Numerical Study of Universal Conductance Fluctuation in Three-dimensional Topological Semimetals

TL;DR

This study investigates the universal conductance fluctuation in three-dimensional topological semimetals, combining theoretical predictions with numerical simulations to reveal behaviors in different semimetal types and their dependence on Fermi surface shape.

Contribution

It introduces a method to predict UCF in topological semimetals using energy level statistics and confirms predictions with numerical simulations, highlighting non-universal behavior in nodal line semimetals.

Findings

Theoretical predictions match numerical results for Dirac/Weyl semimetals.

Conductance fluctuation amplitude varies with SOC strength in nodal line semimetals.

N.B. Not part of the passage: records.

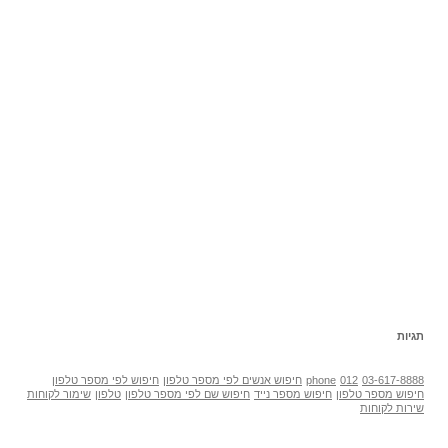
תגיות
03-617-8888
012
phone
חיפוש אנשים לפי מספר טלפון
חיפוש לפי מספר טלפון
חיפוש מספר טלפון
חיפוש מספר נייד
חיפוש שם לפי מספר טלפון
טלפון
שימור לקוחות
שירות לקוחות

Fermi surface shape influences conductance fluctuation behavior.

Abstract

We study the conductance fluctuation in topological semimetals. Through statistic distribution of energy levels of topological semimetals, we determine the dominant parameters of universal conductance fluctuation (UCF), i.e., the number of uncorrelated bands $k$, the level degeneracy $s$, and the symmetry parameter $\beta$. These parameters allow us to predict the zero-temperature intrinsic UCF of topological semimetals by the Altshuler-Lee-Stone theory. Then, we obtain numerically the conductance fluctuations for topological semimetals of quasi-1D geometry. We find that for Dirac/Weyl semimetals, the theoretical prediction coincides with the numerical results. However, a non-universal conductance fluctuation behavior is found for topological nodal line semimetals, i.e., the conductance fluctuation amplitude increases with the enlargement of SOC strength. We find that such unexpected parameter-dependent phenomena of conductance fluctuation are related to Fermi surface shape of 3D topological semimetals. These results will help us to understand the existing and future experimental results of UCF in 3D topological semimetals.